Arang and the Magistrate: Episode 18
So much good stuff today, packed with development and intensity. A few ends get tied up so we can turn our attention to the big ramp-up to next week’s finale, and I’m glad of it: We could use the time to confront the Big Bad and address the numerous mythological mysteries still to resolve, of which this drama has plenty. The mythology is also this show’s forte creatively, so I’m happy to direct my attention to that. And the romance, of course, which is inextricably linked to that mythology. ‘Cause I’m still dying to know how this universe and all its rules are going to allow our couple their happily ever after. Because they’re getting a happily ever after, right? I’m sure of it. Don’t contradict me.
SONG OF THE DAY
Ben (Bebe Mignon) – “오늘은 가지마” (Don’t Leave Tonight) [ Download ]
EPISODE 18 RECAP
Eun-oh is called a criminal and arrested by the newcomer and his armed guards: Governor Park accuses him of misusing his power to plot a rebellion. Which makes him a traitor.

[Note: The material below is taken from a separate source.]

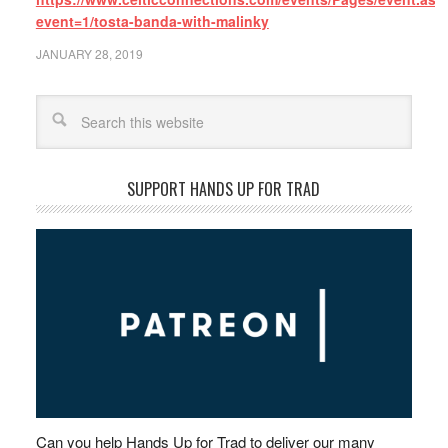
event=1/tosta-banda-with-malinky
JANUARY 28, 2019
Search
SUPPORT HANDS UP FOR TRAD
Can you help Hands Up for Trad to deliver our many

It’s obvious this is Lord Choi’s doing, and we saw him previously sending word to the governor. He can’t best the magistrate of his town, so he has gone over Eun-oh’s head to upper management, so to speak.
Lord Choi assures the governor that all his accusations are founded. The governor believes he’s locking up a true insurgent, but worries about Eun-oh’s powerful father causing problems for them. Lord Choi just chuckles, saying that they can use this opportunity to rid both father and son.

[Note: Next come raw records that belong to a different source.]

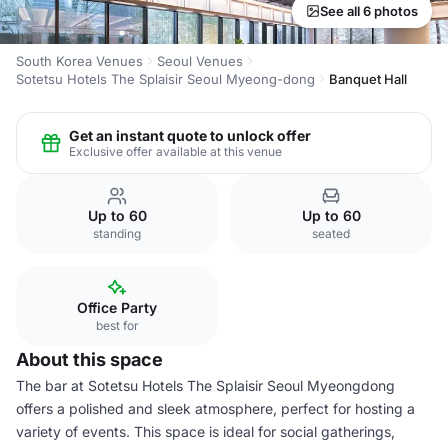
See all 6 photos
South Korea Venues
Seoul Venues
Sotetsu Hotels The Splaisir Seoul Myeong-dong
Banquet Hall
Get an instant quote to unlock offer
Exclusive offer available at this venue
Up to 60
Up to 60
standing
seated
Office Party
best for
About this space
The bar at Sotetsu Hotels The Splaisir Seoul Myeongdong
offers a polished and sleek atmosphere, perfect for hosting a
variety of events. This space is ideal for social gatherings,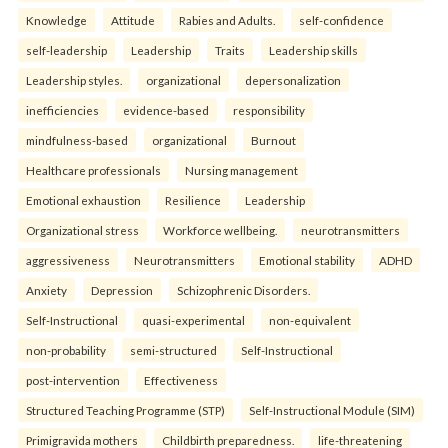
Knowledge
Attitude
Rabies and Adults.
self-confidence
self-leadership
Leadership
Traits
Leadership skills
Leadership styles.
organizational
depersonalization
inefficiencies
evidence-based
responsibility
mindfulness-based
organizational
Burnout
Healthcare professionals
Nursing management
Emotional exhaustion
Resilience
Leadership
Organizational stress
Workforce wellbeing.
neurotransmitters
aggressiveness
Neurotransmitters
Emotional stability
ADHD
Anxiety
Depression
Schizophrenic Disorders.
Self-Instructional
quasi-experimental
non-equivalent
non-probability
semi-structured
Self-Instructional
post-intervention
Effectiveness
Structured Teaching Programme (STP)
Self-Instructional Module (SIM)
Primigravida mothers
Childbirth preparedness.
life-threatening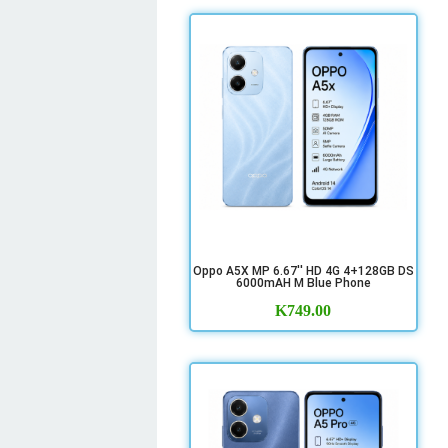
Oppo A5X MP 6.67'' HD 4G 4+128GB DS
6000mAH M Blue Phone
K
749.00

Arang makes her way inside the cave to face Mu-yeon, and gets to the point: What did Eun-oh’s mother want from her? Mu-yeon asks why, and for a moment I’m afraid Arang is going to tip her hand, but thankfully she just supposes that Arang wants to know what could be powerful enough motivation to give up her body. She answers that Mom wanted revenge against Lord Choi—but not to kill him. She wanted for him to spend his entire life groveling and submissive at her feet.

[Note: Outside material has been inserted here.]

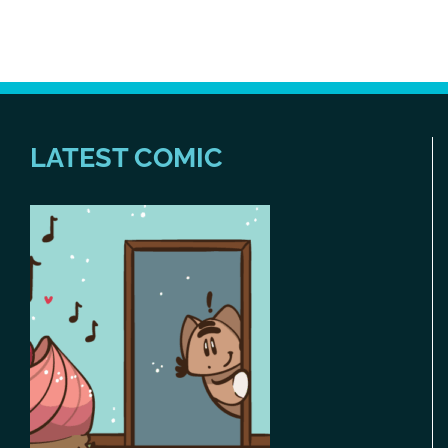
LATEST COMIC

Ah, it’s a clever revenge, and exactly up Mu-yeon’s alley. She didn’t even have to do anything differently since that was how he spent his days anyway, so she could enter Mom’s body readily. Arang shakes her head in disbelief: “She wouldn’t have given up her body for that reason.”
Joo-wal paces outside the cave anxiously, and decides to barge in. He stops at the entrance just as Mu-yeon asks what Arang would want enough to exchange her body for it. Revenge on her killer? Protection for a loved one?
Arang stammers, “I… I…” No! Don’t say a word! Then she hurriedly gets up and runs outside. Phew.
Joo-wal stops her outside and entreats her not to forget what he’d told her—about never giving herself up.
Arang asks why the heck Joo-wal is with that woman in the first place, and he can’t answer. He enters the cave and finds Mu-yeon put out by Arang’s resistance, saying that she won’t be easy. Well, thank goodness for that.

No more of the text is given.